A Note on RNFA Certification
Once nurses complete the six-credit program they are able to work as an RNFA. While RNFA certification is not mandatory to practice, it is often desirable for employers and reimbursement practices.
A nurse may become RNFA certified by successfully completing the RNFA certification exam administered by the Association of Perioperative Registered Nurses.

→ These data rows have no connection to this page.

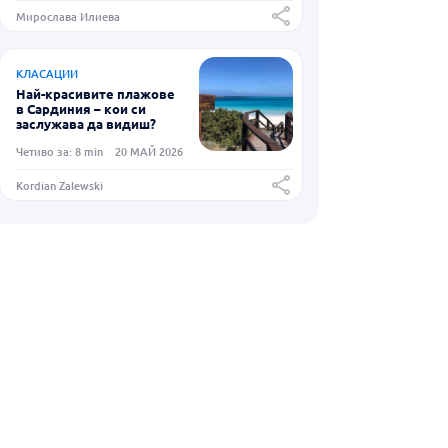
Мирослава Илиева
КЛАСАЦИИ
Най-красивите плажове
в Сардиния – кои си
заслужава да видиш?
Четиво за: 8 min
20 МАЙ 2026
Kordian Zalewski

To be eligible to take the exam you must meet these requirements:
- Complete the RNFA program
- Be currently licensed, without provision or condition, as a registered nurse in the state where you’re practicing surgical nursing
- Be a CNOR or an advanced registered nurse practitioner certified in your specialty
- Bachelor's or Master's degree in Nursing (MS covers a bachelor's degree in another field.)

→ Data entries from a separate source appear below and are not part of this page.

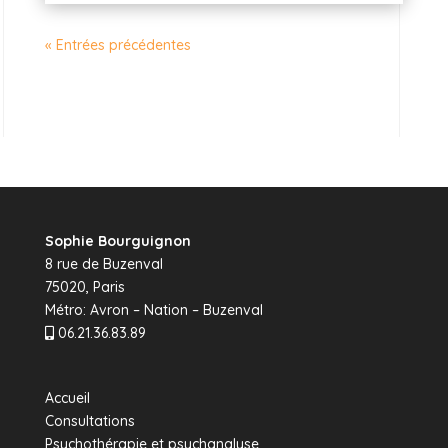
« Entrées précédentes
Sophie Bourguignon
8 rue de Buzenval
75020, Paris
Métro: Avron – Nation – Buzenval
06.21.36.83.89
Accueil
Consultations
Psychothérapie et psychanalyse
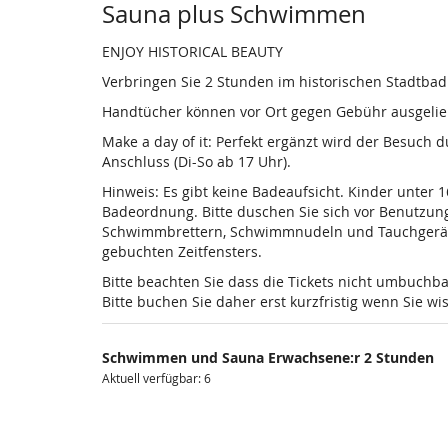
Sauna plus Schwimmen
ENJOY HISTORICAL BEAUTY
Verbringen Sie 2 Stunden im historischen Stadtba
Handtücher können vor Ort gegen Gebühr ausgelieh
Make a day of it: Perfekt ergänzt wird der Besuch
Anschluss (Di-So ab 17 Uhr).
Hinweis: Es gibt keine Badeaufsicht. Kinder unter 
Badeordnung. Bitte duschen Sie sich vor Benutzun
Schwimmbrettern, Schwimmnudeln und Tauchgeräten is
gebuchten Zeitfensters.
Bitte beachten Sie dass die Tickets nicht umbuchba
Bitte buchen Sie daher erst kurzfristig wenn Sie 
Schwimmen und Sauna Erwachsene:r 2 Stunden
Aktuell verfügbar: 6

- Complete 2,000 documented hours of practice as an RNFA, including pre-, intra-, and post-operative patient care. Pre- and post-operative patient care does not necessarily have to be connected to cases on which you’ve assisted.
Hours may include an RNFA internship or practicum but may not include attendance at classes, programs or seminars.
500 of these hours must have been within the two years immediately preceding application to take the exam.
The exam questions cover 70 percent intraoperative patient care and 30 percent pre- and post-operative patient care. Therefore, 600 of the 2,000 hours required for eligibility may be pre- and post-operative patient care, and at least 1,400 hours must be intraoperative practice.